Indiana Energy's marketing affiliates are subject to regulatory
review through the quarterly gas cost adjustment proceeding
currently pending before the IURC.
On September 12, 1997, the Indiana Utility Regulatory Commission
(IURC) issued a decision finding the gas supply and portfolio
administration agreements between ProLiance and Indiana Gas and
ProLiance and Citizens Gas (the gas supply agreements) to be
consistent with the public interest. The IURC's decision reflected
the significant gas cost savings to customers obtained by
ProLiance's services and suggested that all material provisions of
the agreements between ProLiance and the utilities are reasonable.
Nevertheless, with respect to the pricing of gas commodity
purchased from ProLiance and two other pricing terms, the IURC
concluded that additional findings in the gas cost adjustment
(GCA) process would be appropriate and directed that these matters
be considered further in the pending, consolidated GCA proceeding
involving Indiana Gas and Citizens Gas. The IURC has not yet
established a schedule for conducting these additional
proceedings.
The IURC's September 12, 1997, decision was appealed to the
Indiana Court of Appeals by certain Petitioners including the
Indiana Office of Utility Consumer Counselor, the Citizens Action
Coalition of Indiana and a small group of large-volume customers.
On October 8, 1998, the Indiana Court of Appeals issued a decision
which reversed and remanded the case to the IURC with instructions
that the gas supply agreements be disapproved. The basis for the
decision was that because the gas supply agreements provide for
index based pricing of gas commodity sold by ProLiance to the
utilities, the gas supply agreements should have been the subject
of an application for approval of an alternative regulatory plan
under Indiana statutory law.
On April 22, 1999, the Indiana Supreme Court granted a petition
for transfer of the case and will now consider the appeal of the
IURC's decision and issue its own decision on the merits of the
appeal at a later date. By granting transfer, the Supreme Court
has vacated the Court of Appeals' decision.

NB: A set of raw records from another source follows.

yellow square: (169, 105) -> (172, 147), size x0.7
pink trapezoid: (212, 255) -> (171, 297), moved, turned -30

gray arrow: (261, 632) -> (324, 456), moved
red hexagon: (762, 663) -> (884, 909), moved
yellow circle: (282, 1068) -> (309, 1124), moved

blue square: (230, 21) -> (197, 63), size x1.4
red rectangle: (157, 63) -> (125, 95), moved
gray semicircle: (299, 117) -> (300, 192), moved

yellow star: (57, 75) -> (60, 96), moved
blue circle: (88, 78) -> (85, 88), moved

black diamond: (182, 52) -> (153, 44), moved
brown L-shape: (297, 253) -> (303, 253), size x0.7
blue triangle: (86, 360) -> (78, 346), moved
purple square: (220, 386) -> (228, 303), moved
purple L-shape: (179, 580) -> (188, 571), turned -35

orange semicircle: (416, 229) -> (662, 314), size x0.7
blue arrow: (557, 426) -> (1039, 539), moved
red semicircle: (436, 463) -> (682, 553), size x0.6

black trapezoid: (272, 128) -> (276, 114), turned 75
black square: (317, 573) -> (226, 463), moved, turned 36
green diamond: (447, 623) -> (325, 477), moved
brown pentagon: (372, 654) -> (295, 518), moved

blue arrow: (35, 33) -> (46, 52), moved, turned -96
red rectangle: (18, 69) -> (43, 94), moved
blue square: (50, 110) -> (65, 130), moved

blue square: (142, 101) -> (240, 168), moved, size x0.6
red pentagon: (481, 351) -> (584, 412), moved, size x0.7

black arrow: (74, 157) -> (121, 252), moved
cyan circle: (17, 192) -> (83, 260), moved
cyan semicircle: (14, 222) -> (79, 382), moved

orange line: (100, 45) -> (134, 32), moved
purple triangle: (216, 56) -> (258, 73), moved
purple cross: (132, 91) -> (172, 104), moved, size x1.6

If the Supreme Court reverses the IURC's decision , the case will
be remanded to the IURC for further proceedings regarding the
public interest in the gas supply agreements. If the Supreme Court
affirms the IURC's decision, the reasonableness of certain of the
gas costs incurred by Indiana Gas under the gas supply agreements
will be further reviewed by the IURC in the consolidated GCA
proceeding. The existence of significant benefits to the utilities
and their customers resulting from ProLiance's services has not
been challenged on appeal. Indiana Gas is continuing to utilize
ProLiance for its gas supply.
On or about August 11, 1998, Indiana Gas, Citizens Gas and
ProLiance each received a Civil Investigative Demand ("CID") from
the United States Department of Justice requesting information
relating to Indiana Gas' and Citizens Gas' relationship with and
the activities of ProLiance. The Department of Justice issued the
CID to gather information regarding ProLiance's formation and
operations, and to determine if trade or commerce has been
restrained. Indiana Gas and ProLiance have provided all
information requested and management continues to believe that
there are no significant issues in this matter.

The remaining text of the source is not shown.